The folded balun is shown in Figure 1. The green line (which will be made of a cylindrical tube of the same dimensions and material as the main coax) is connected from the red dipole arm (that is connected to the center conductor) to the outside of the coaxial cable, a distance L from the end. If L is chosen to be a quarter-wavelength at the frequency of operation, then just as is the case for the bazooka balun, the impedance seen by this arm is infinite (due to the properties of transmission line theory and the quarter wavelength line). Hence, the first thing we need to note is that adding this balun does not affect the impedance of the dipole antenna - this means that if we can get the correct voltage to the antenna, it will radiate properly.

Figure 1. Folded Balun - the green line represents a cylinder of the same dimensions as the grey (main) coax.

Now, lets try to figure out why this will achieve balanced operation. Enlarging Figure 1 and showing all of the currents on the coaxial cable and balun (and getting rid of the other half of the dipole antenna because it does not need to be illustrated here), we have Figure 2. I've introduced another current, ID, which travels along the balun.

Figure 2. Zoomed In on a Folded Balun with all Currents Shown.

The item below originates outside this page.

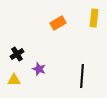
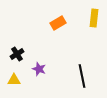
black line: rotated 15 degrees counterclockwise
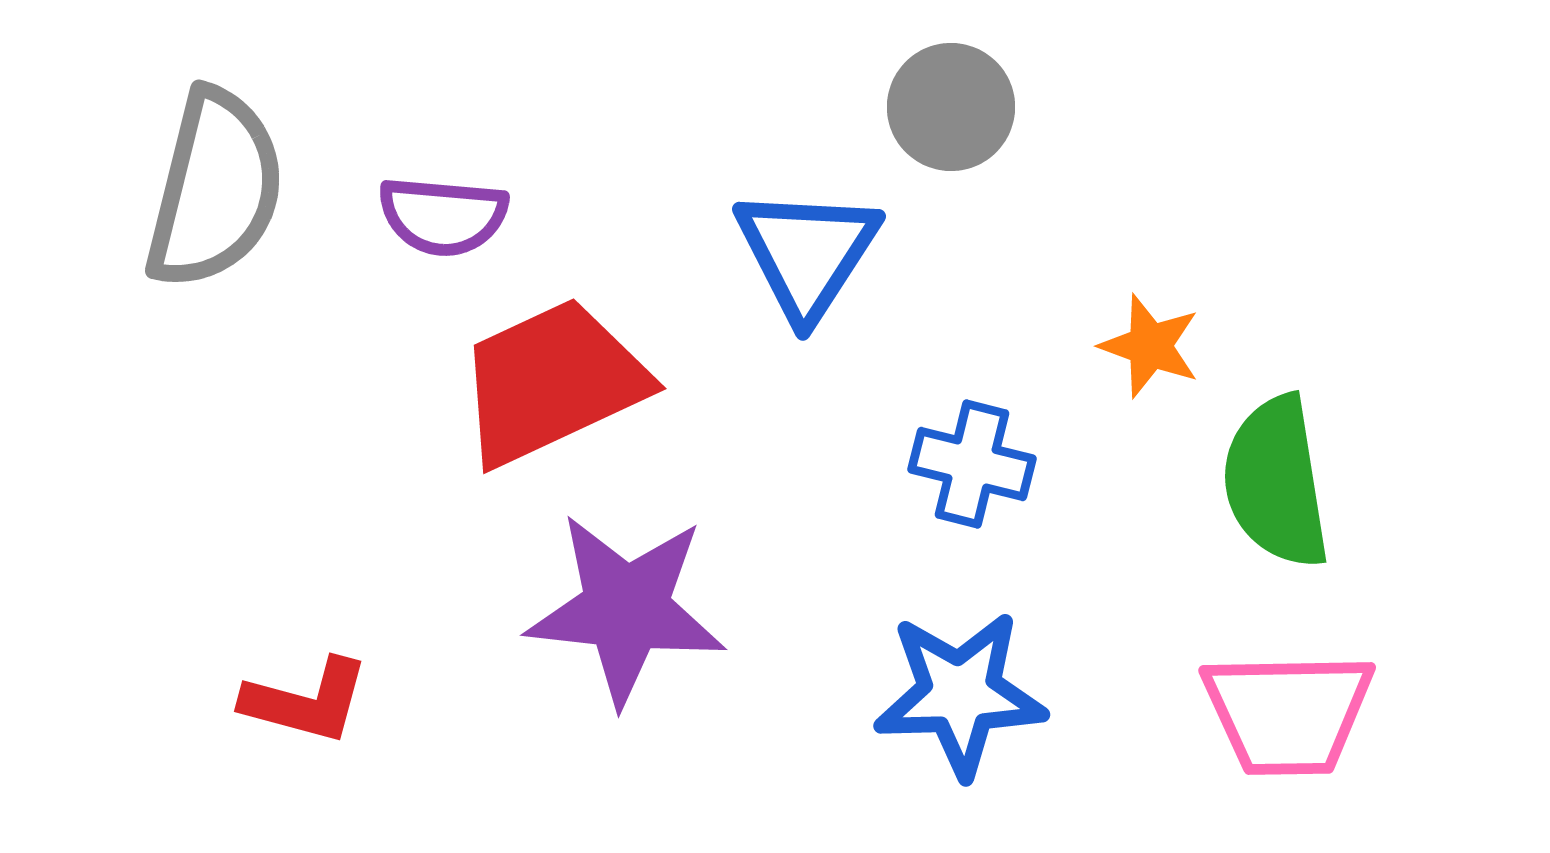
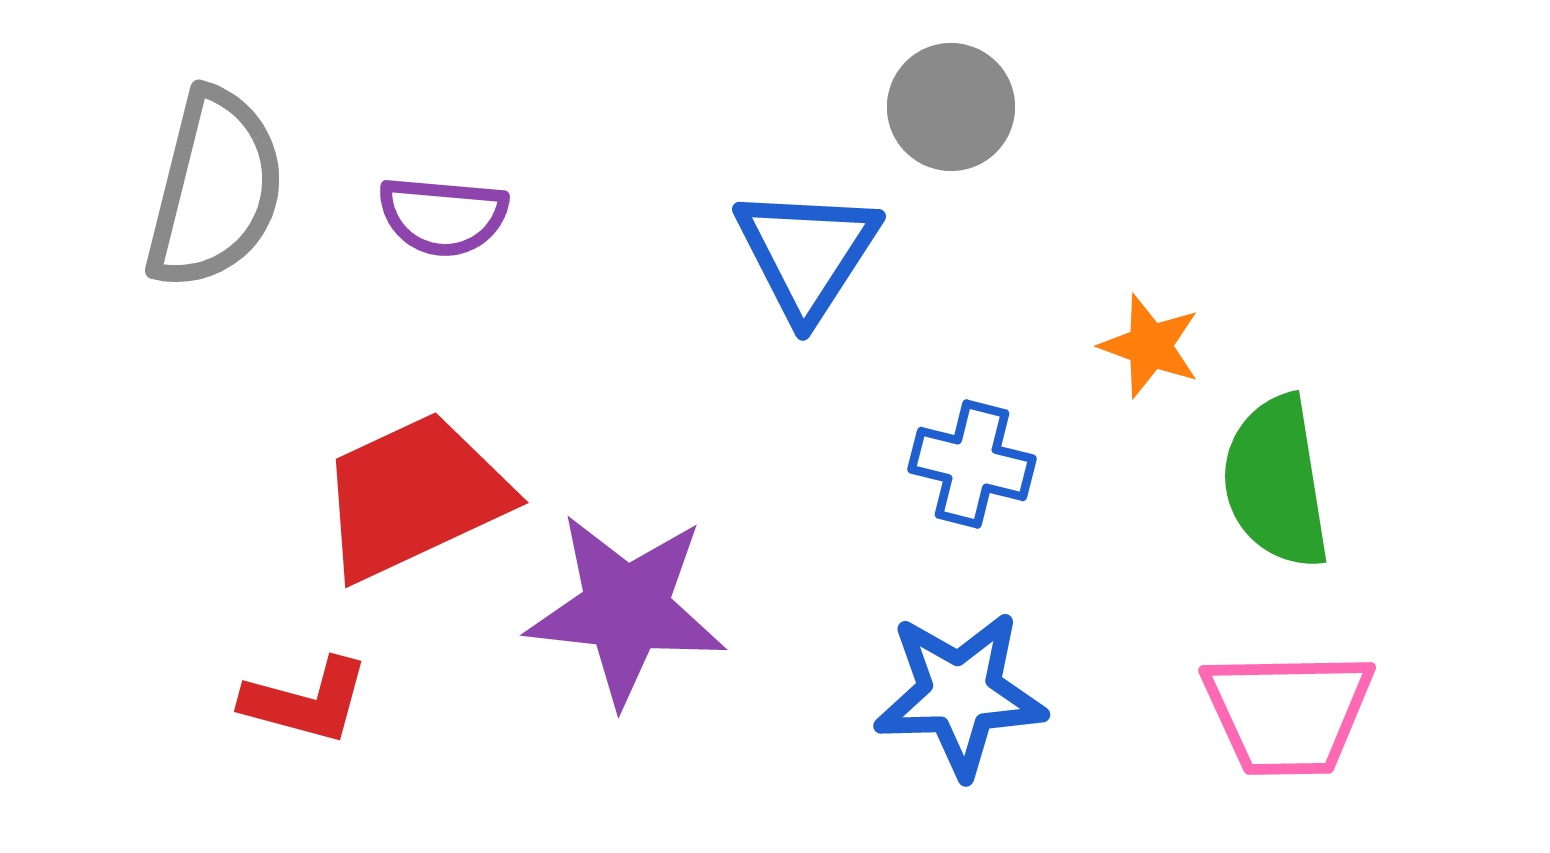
red trapezoid: moved 138 px left, 114 px down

We are going to have to understand all of the currents shown in Figure 2. The current IA is what travels down the center of the coaxial cable and onto the red arm of the dipole. The current IB is what flows on the inside of the outer shield of the coaxial cable and feeds the other dipole arm (not shown). The coaxial cable is a lossless transmission line - this means that the currents IA and IB are equal in magnitude but 180 degrees out of phase. That is, IA = - IB.

The current IC is what travels down the outside of the coaxial cable - this is the current that we would like to choke off. How large is IC? To determine this, we note that when the current IB travels to the end of the coaxial cable, it can either travel down the grey dipole arm (of Figure 1) or down the outside of the coaxial cable. The current IC will depend on what the impedance is looking down the outside of the coaxial cable relative to the impedance of the dipole arm. Lets call the impedance of the path on the outside of the coaxial cable as Zg.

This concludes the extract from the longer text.